> **Problem to work on**: Please reproduce the entries below exactly, omitting any images they contain.

> **Record set**:
•••••
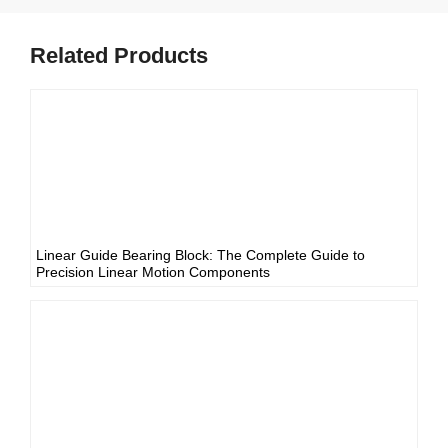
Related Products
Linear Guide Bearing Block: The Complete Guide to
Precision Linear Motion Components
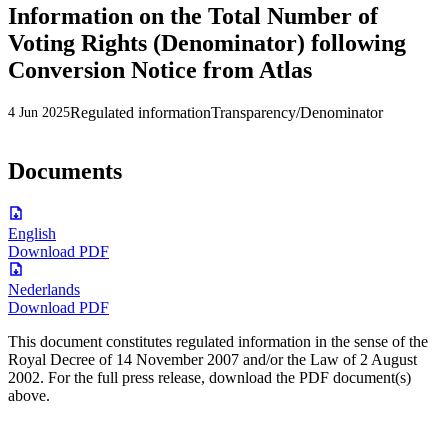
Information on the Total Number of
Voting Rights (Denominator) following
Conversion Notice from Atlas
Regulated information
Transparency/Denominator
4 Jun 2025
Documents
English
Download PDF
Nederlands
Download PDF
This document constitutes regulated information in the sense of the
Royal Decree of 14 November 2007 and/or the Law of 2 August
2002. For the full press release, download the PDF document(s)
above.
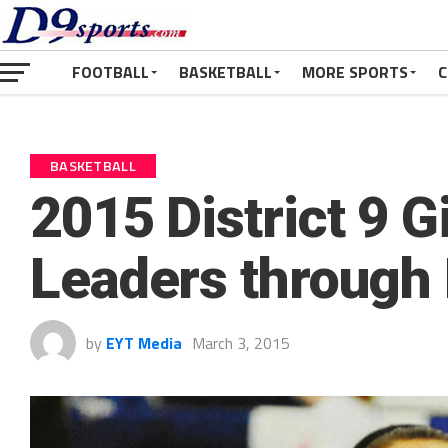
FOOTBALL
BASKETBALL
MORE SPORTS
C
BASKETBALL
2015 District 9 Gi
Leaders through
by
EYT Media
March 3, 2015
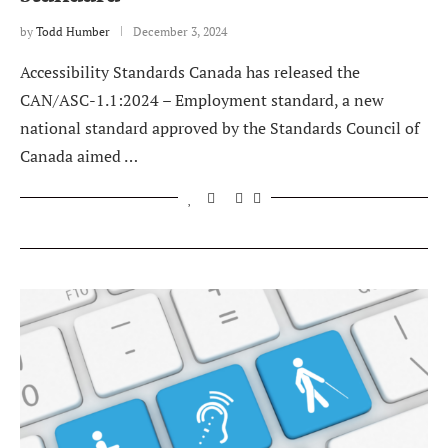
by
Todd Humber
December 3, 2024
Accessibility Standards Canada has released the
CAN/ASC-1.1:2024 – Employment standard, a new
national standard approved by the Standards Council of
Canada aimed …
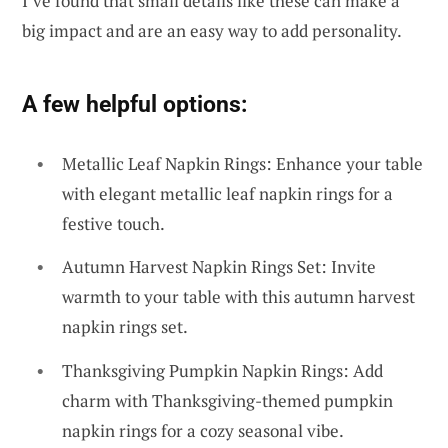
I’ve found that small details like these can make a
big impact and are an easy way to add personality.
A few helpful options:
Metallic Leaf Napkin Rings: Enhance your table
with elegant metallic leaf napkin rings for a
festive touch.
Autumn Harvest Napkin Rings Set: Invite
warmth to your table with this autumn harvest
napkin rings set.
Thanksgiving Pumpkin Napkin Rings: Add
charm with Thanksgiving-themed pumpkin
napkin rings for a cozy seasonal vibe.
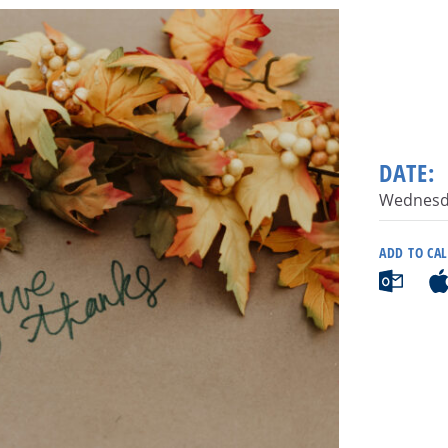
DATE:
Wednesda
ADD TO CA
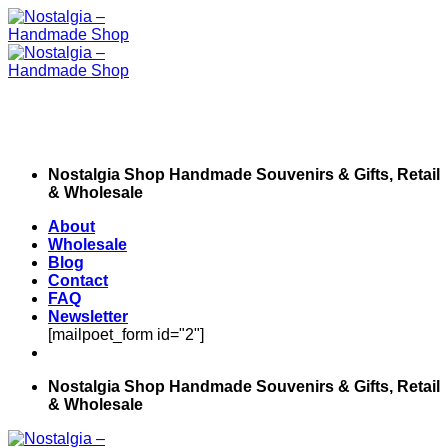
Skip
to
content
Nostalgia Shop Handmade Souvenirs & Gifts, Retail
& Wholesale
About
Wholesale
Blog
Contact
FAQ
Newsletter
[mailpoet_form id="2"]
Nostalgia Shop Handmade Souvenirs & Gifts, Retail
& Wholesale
•••••
> **Written reply**:
Related Products
Linear Guide Bearing Block: The Complete Guide to
Precision Linear Motion Components
Information on the Total Number of
Voting Rights (Denominator) following
Conversion Notice from Atlas
Regulated information
Transparency/Denominator
4 Jun 2025
Documents
English
Download PDF
Nederlands
Download PDF
This document constitutes regulated information in the sense of the
Royal Decree of 14 November 2007 and/or the Law of 2 August
2002. For the full press release, download the PDF document(s)
above.
FOOTBALL
BASKETBALL
MORE SPORTS
C
BASKETBALL
2015 District 9 Gi
Leaders through
by
EYT Media
March 3, 2015
by
Todd Humber
December 3, 2024
Accessibility Standards Canada has released the
CAN/ASC-1.1:2024 – Employment standard, a new
national standard approved by the Standards Council of
Canada aimed …
I’ve found that small details like these can make a
big impact and are an easy way to add personality.
A few helpful options:
Metallic Leaf Napkin Rings: Enhance your table
with elegant metallic leaf napkin rings for a
festive touch.
Autumn Harvest Napkin Rings Set: Invite
warmth to your table with this autumn harvest
napkin rings set.
Thanksgiving Pumpkin Napkin Rings: Add
charm with Thanksgiving-themed pumpkin
napkin rings for a cozy seasonal vibe.
DATE:
Wednesda
ADD TO CA
Skip
to
content
Nostalgia Shop Handmade Souvenirs & Gifts, Retail
& Wholesale
About
Wholesale
Blog
Contact
FAQ
Newsletter
[mailpoet_form id="2"]
Nostalgia Shop Handmade Souvenirs & Gifts, Retail
& Wholesale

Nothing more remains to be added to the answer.